Interpersonal, Organizational, and Mediated Messages
Edited By Stuart L. Esrock, Kandi L. Walker and Joy L. Hart
9 Classroom and Client Collaboration: An Effective Tobacco Reduction Campaign Developed by Students for Students Terry L. Rentner
Starting college brings newfound freedoms and temptations. Students must make decisions about personal behaviors, such as smoking and alcohol use, which can have long-term effects on their health (Centers for Disease Control and Prevention [CDC], 2005). According to the American College Health Association (ACHA) results from the spring 2011 National College Health Assessment survey (ACHA-NCHA), 32% of U.S. college students aged 18–24 were smokers. This finding should come as little surprise when one considers that in 2005 the tobacco industry spent more than $1 million a day sponsoring events and giveaways targeting college students (American Lung Association, 2008).
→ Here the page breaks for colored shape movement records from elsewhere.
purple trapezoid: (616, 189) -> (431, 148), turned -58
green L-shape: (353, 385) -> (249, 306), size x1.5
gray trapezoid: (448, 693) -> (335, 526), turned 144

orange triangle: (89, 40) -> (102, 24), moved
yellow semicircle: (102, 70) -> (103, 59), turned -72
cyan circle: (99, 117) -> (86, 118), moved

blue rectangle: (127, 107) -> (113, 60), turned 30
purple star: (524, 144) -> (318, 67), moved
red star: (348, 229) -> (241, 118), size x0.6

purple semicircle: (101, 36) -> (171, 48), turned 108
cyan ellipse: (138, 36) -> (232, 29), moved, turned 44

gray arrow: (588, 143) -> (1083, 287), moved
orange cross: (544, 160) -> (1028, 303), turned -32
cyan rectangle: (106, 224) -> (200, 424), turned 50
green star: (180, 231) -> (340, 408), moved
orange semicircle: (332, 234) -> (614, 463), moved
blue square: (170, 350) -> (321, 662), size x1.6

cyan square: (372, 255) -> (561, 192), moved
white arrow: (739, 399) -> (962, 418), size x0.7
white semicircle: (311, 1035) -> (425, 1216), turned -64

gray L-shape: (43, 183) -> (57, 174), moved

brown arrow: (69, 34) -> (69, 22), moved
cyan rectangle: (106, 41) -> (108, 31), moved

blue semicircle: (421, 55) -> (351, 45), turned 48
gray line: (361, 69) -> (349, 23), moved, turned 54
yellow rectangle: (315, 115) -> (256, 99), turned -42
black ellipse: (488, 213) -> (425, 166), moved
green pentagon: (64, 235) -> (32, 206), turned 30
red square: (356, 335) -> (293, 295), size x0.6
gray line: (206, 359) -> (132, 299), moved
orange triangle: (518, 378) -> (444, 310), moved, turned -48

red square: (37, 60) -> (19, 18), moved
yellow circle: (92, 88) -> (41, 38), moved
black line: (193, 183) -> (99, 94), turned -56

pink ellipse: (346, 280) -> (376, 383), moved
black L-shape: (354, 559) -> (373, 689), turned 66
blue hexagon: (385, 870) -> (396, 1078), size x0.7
Even more alarming are the misperceptions that college students have about their peers’ tobacco use. College students said that 93% of their peers smoke, well above the actual 32% rate (ACHA-NCHA, 2011). These misperceptions go beyond colleges and universities; students think that the majority of people in the United States are smokers (Ohio Tobacco Prevention Foundation, 2006). In Ohio, for example, students perceived that more than one half of Ohioans smoke, whereas the actual rate was 26% (Gallup-Healthways, 2011). Both the high smoking rate and these misperceptions surrounding tobacco use suggest that smoking among college students is a serious problem.
In response to the high rates of tobacco use among college students, the Ohio Tobacco Prevention Foundation (OTPF) teamed with an Ohio-based public relations agency to launch Project U, an intercollegiate competition among students ← 137 | 138 → in public relations classes at Ohio colleges and universities. Creating a...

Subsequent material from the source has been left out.